FasterTransformer
FasterTransformer copied to clipboard
CUBLAS_STATUS_INTERNAL_ERROR for OPT-13b when input token length > 230 (with generate token length = 20)
Description
Master Branch, V100 GPU.
GPU Driver Version: 470.82.01 CUDA Version: 11.7
Reproduced Steps
1. download opt-13b weight from huggingface.
2. convert the weight to FT weight.
3. get gemm_config.in by "../../../build/bin/gpt_gemm 8 1 500 40 128 20480 50272 1 2"

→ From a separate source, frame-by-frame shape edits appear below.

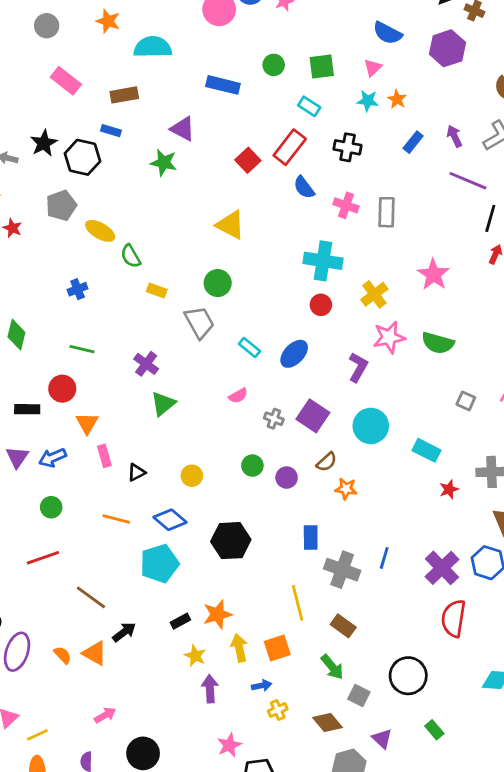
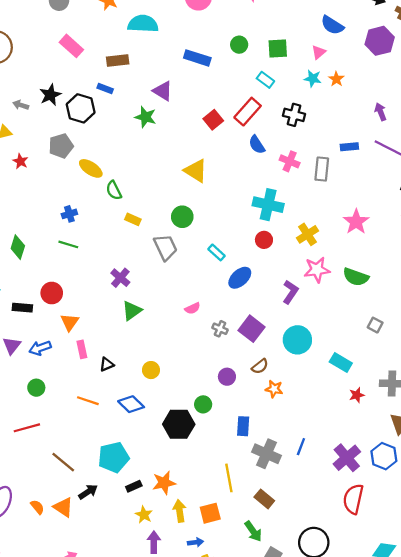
blue rectangle: (413, 142) -> (349, 147), moved, turned 42
cyan rectangle: (250, 348) -> (216, 252), moved
green line: (82, 349) -> (68, 244), moved
green circle: (252, 466) -> (203, 404), moved
cyan pentagon: (159, 564) -> (114, 457), moved

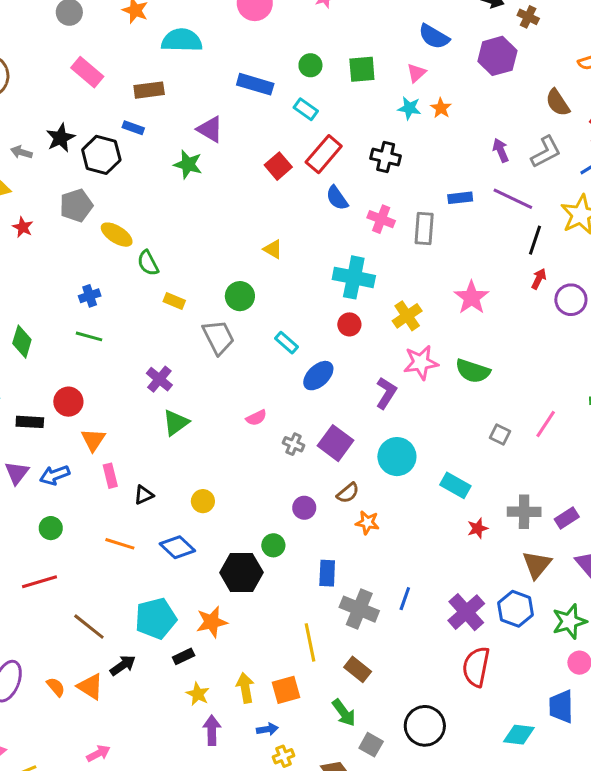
cyan rectangle: (265, 80) -> (306, 109), moved
yellow triangle: (196, 171) -> (273, 249), moved, size x0.6
orange star: (164, 483) -> (212, 622), moved

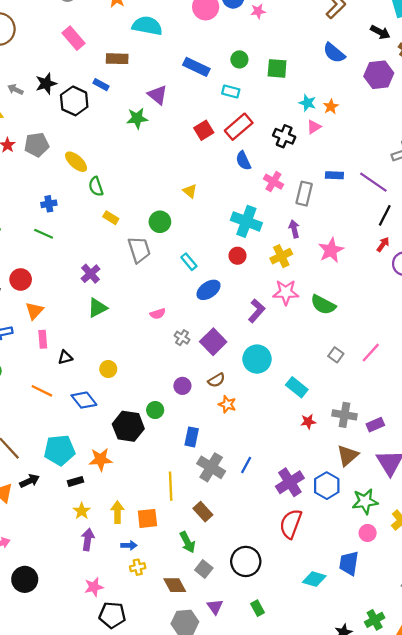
pink triangle: (416, 73) -> (314, 127), moved
cyan rectangle: (306, 109) -> (231, 91), turned -30
purple arrow: (501, 150) -> (294, 229), moved
green star: (188, 164) -> (137, 118), turned -30
gray pentagon: (76, 205) -> (37, 145), moved

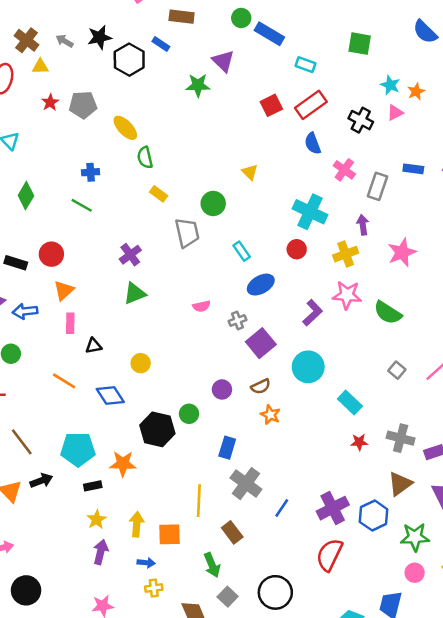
green circle: (239, 59) -> (241, 18), moved
gray cross: (182, 338) -> (237, 321), moved, turned 32
blue line: (246, 465) -> (282, 508), moved

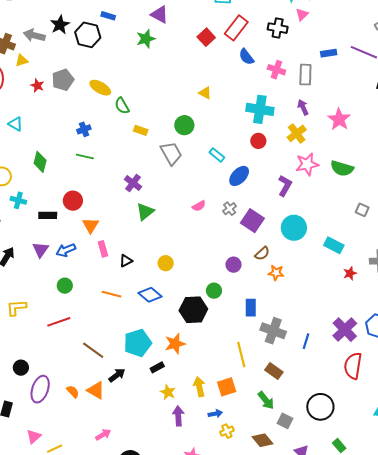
gray arrow: (65, 41) -> (34, 35), size x1.5

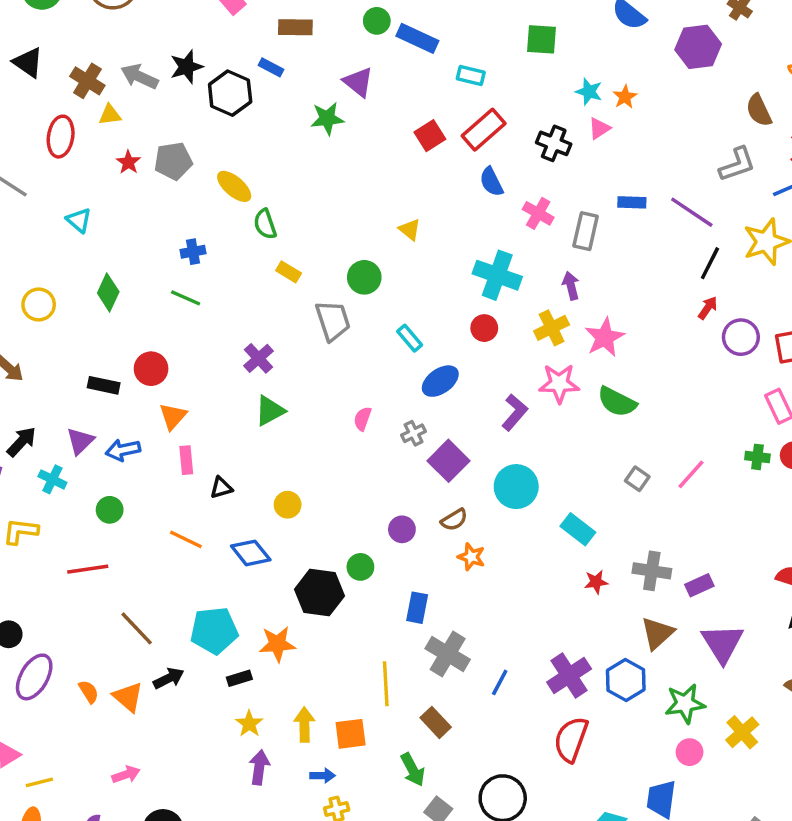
pink star: (339, 119) -> (605, 337), moved
cyan cross: (18, 200) -> (52, 479), moved
pink semicircle: (199, 206) -> (363, 419), turned 128

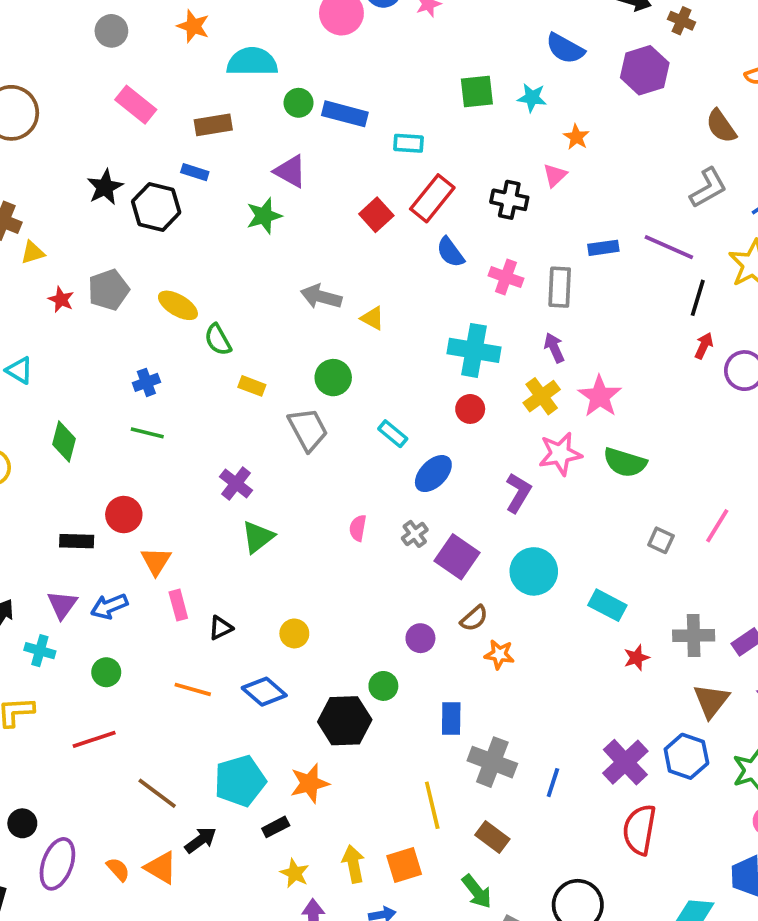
gray arrow: (139, 77) -> (321, 297), moved
cyan star: (589, 92) -> (532, 98), moved

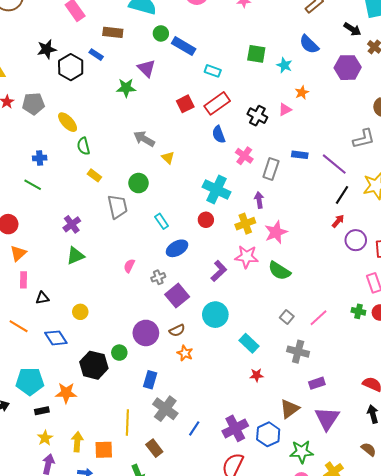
gray cross: (694, 635) -> (298, 352), moved
purple circle: (420, 638) -> (146, 333), size x1.6

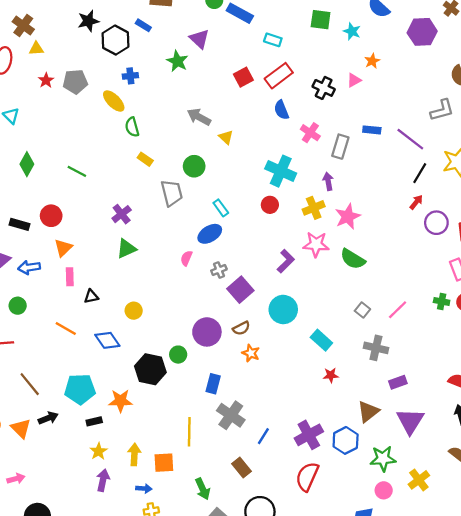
green star: (126, 88) -> (177, 61), turned 30
blue cross: (40, 158) -> (130, 76), moved
blue ellipse: (177, 248) -> (210, 234), moved
brown rectangle: (154, 448) -> (241, 467), moved

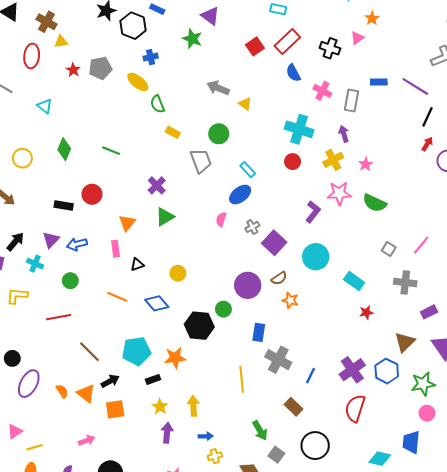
pink star: (348, 217) -> (366, 164), size x0.6
orange triangle: (63, 248) -> (127, 223), moved
orange square: (164, 463) -> (115, 409), moved

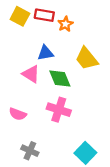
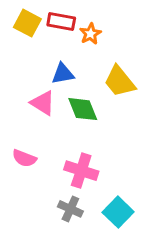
pink cross: (59, 110) -> (81, 171), moved
gray cross: (30, 151) -> (70, 209), moved

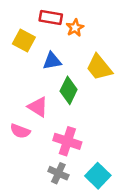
yellow square: (27, 23) -> (24, 40), moved
pink triangle: (43, 103) -> (38, 107), moved
green diamond: (83, 109) -> (69, 90), turned 48

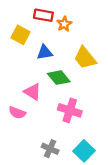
green diamond: (69, 90) -> (59, 78), turned -65
pink cross: (67, 141) -> (70, 110), moved

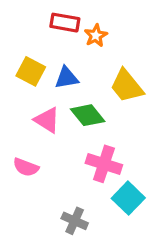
yellow square: (21, 35) -> (31, 71), moved
pink triangle: (33, 92) -> (47, 120), moved
cyan square: (84, 151) -> (128, 198), moved

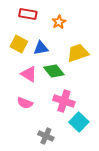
red rectangle: (65, 23) -> (28, 14), moved
yellow trapezoid: (127, 86) -> (78, 53), turned 110
pink semicircle: (26, 167) -> (25, 103), moved

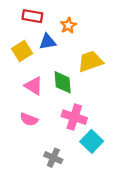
yellow square: (19, 44) -> (22, 51), turned 30
blue triangle: (41, 48) -> (48, 42), moved
green diamond: (54, 71) -> (63, 82), turned 35

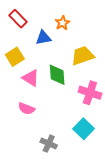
red rectangle: (32, 16) -> (18, 19), moved, turned 36
yellow square: (22, 51) -> (15, 57), moved
pink cross: (74, 117) -> (90, 93), moved

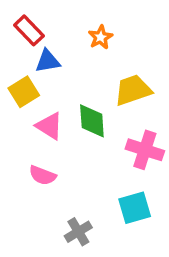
blue triangle: (43, 38) -> (48, 61), moved
cyan square: (84, 129) -> (135, 208), turned 30
gray cross: (49, 144) -> (78, 232), turned 35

3. modify the opt_summarization.py for prompt length == 230, max_len = 20, beam = 1, batch_size=8
4. get error
File "/mnt/noll/pytorch/torch/nn/modules/module.py", line 1190, in _call_impl
return forward_call(*input, **kwargs)
File "/mnt/noll/FasterTransformer/examples/pytorch/gpt/utils/gpt.py", line 406, in forward
outputs = self.model.forward(start_ids,
RuntimeError: [FT][ERROR] Assertion fail: /mnt/noll/FasterTransformer/src/fastertransformer/th_op/multi_gpu_gpt/ParallelGptOp.h:335
[FT][ERROR] [FT][ERROR] CUDA runtime error: CUBLAS_STATUS_INTERNAL_ERROR /mnt/noll/FasterTransformer/src/fastertransformer/utils/cublasMMWrapper.cc:108
Traceback (most recent call last):
File "yx_test_opt.py", line 228, in <module>
main()
File "yx_test_opt.py", line 220, in main
summary, _ = summarize_ft(None)
File "yx_test_opt.py", line 200, in summarize_ft
output, ft_output_len = gpt(line_encoded, torch.IntTensor([len(line_encoded[0])]),
File "/mnt/noll/pytorch/torch/nn/modules/module.py", line 1190, in _call_impl
return forward_call(*input, **kwargs)
File "/mnt/noll/FasterTransformer/examples/pytorch/gpt/utils/gpt.py", line 406, in forward
outputs = self.model.forward(start_ids,
RuntimeError: [FT][ERROR] Assertion fail: /mnt/noll/FasterTransformer/src/fastertransformer/th_op/multi_gpu_gpt/ParallelGptOp.h:335
5. if i set batch size to 1, then I got the error:
an illegal memory access was encountered /mnt/noll/FasterTransformer/src/fastertransformer/utils/memory_utils.cu:96
Please provide the reproduced steps, including docker, building scripts, converting scripts and how you modify the opt_summarization.py. Please don't say "convert the weight to FT weight", but provide the script you use.
Besides, your script for gpt_gemm assume your input length is 500. Also, I don't see tensor parallelism when you run opt_summarization.py, but you set tensor_para_size as 2 when you run gpt_gemm.
I fix the problem by add padding tokens to avoid the specific length. So I'll close the issue.